Looking at the rest of the device, Asus has ensured that it is well appointed, with a single USB Type-A port, two Thunderbolt slots that support power and display functionality, an HDMI port, 3.5mm headphone jack and microSD card reader.

Fine tuning

Now for the most crucial element – the ScreenPad Plus. For the 2020 model, Asus has fiddled with its orientation slightly, as it now offers seven degrees of tilt as you open up the notebook. You can adjust this slightly depending on your desired angle of the secondary display, but there is not much in terms of freedom of moment.

All in all the system feels handy, with the second screen lending itself well to multitasking, but it is very much on a project by project basis. When crafting stories for our website for example, using the main screen to write and secondary one to edit images in Photoscape or referencing a press release from our inbox works well.

As such we can certainly see it being helpful in video editing, with tracks sitting on the secondary while visuals reside on the main one.

Where a feature like this on the MacBook Pro felt gimmicky and not very user friendly, the ZenBook Duo’s second screen has plenty of real estate and could certainly serve as an alternative to standalone monitor for example.

These capabilities come at a price, however, with the second screen not leaving a lot of room for the keyboard and trackpad. The positioning of the keyboard lower down may take a little time to get use to, especially when it comes to resting your wrists and forearms on your desk. As for the trackpad, it is quite small, which means cursor travel is less than ideal, meaning you’ll likely have to purchase a mouse to pair with the ZenBook Duo 14.

You’ll probably need to use a mouse while multitasking too. Both screens are touch enabled, but a mouse or stylus is better suited for fine graphic design or editing work.

Final verdict

At R32 999 (RRP), the ZenBook Duo 14 (2021) does not come cheap at all. That said, it is easy to see where your money goes, with the ScreenPad Plus, 11th Gen CPU, great battery life and vivid primary screen all costing a premium.

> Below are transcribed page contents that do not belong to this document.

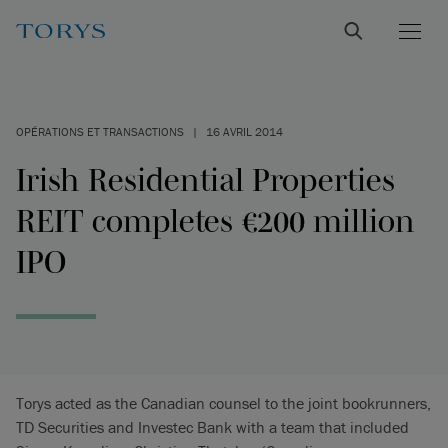
OPÉRATIONS ET TRANSACTIONS
|
16 AVRIL 2014
Irish Residential Properties
REIT completes €200 million
IPO
Torys acted as the Canadian counsel to the joint bookrunners,
TD Securities and Investec Bank with a team that included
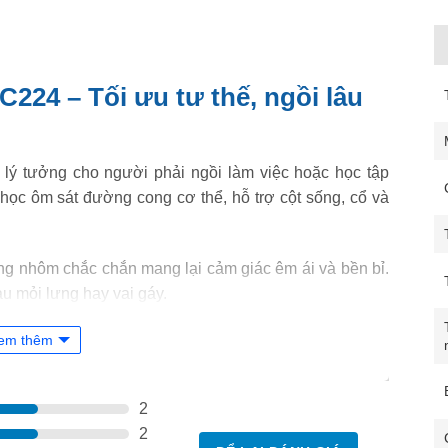
224 – Tối ưu tư thế, ngồi lâu
lý tưởng cho người phải ngồi làm việc hoặc học tập
 học ôm sát đường cong cơ thể, hỗ trợ cột sống, cổ và
ung nhôm chắc chắn mang lại cảm giác êm ái và bền bỉ.
đau mỏi lưng hay vai gáy.
em thêm
2
2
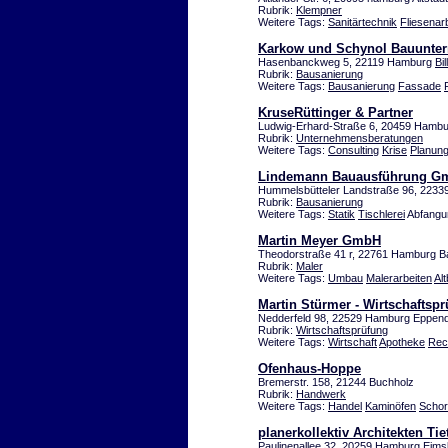
Rubrik:
Klempner
Weitere Tags:
Sanitärtechnik
Fliesenar
Karkow und Schynol Bauunte
Hasenbanckweg 5, 22119 Hamburg
Bil
Rubrik:
Bausanierung
Weitere Tags:
Bausanierung
Fassade
KruseRüttinger & Partner
Ludwig-Erhard-Straße 6, 20459 Hambur
Rubrik:
Unternehmensberatungen
Weitere Tags:
Consulting
Krise
Planun
Lindemann Bauausführung G
Hummelsbütteler Landstraße 96, 223
Rubrik:
Bausanierung
Weitere Tags:
Statik
Tischlerei
Abfangu
Martin Meyer GmbH
Theodorstraße 41 r, 22761 Hamburg B
Rubrik:
Maler
Weitere Tags:
Umbau
Malerarbeiten
Al
Martin Stürmer - Wirtschaftspr
Nedderfeld 98, 22529 Hamburg Eppend
Rubrik:
Wirtschaftsprüfung
Weitere Tags:
Wirtschaft
Apotheke
Rec
Ofenhaus-Hoppe
Bremerstr. 158, 21244 Buchholz
Rubrik:
Handwerk
Weitere Tags:
Handel
Kaminöfen
Schor
planerkollektiv Architekten Ti
Paulinenallee 32, 20259 Hamburg
Eimsb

As for whether the dual-screened notebook is well designed for remote working, the answer is yes, depending specifically on what type of work it is you’re doing. If it’s pouring over spreadsheets, then Asus has some other less expensive options on offer, but for those doing creative work, the second display and multitasking functionality has its benefits.

That functionality comes at a price, however, as the ZenBook Duo’s advantages in some areas has its drawbacks in others – namely portability and an impacted touch/type experience. Add to that the price and the ZenBook Duo 14 has to be a carefully considered purchase as its value is very much use case dependent.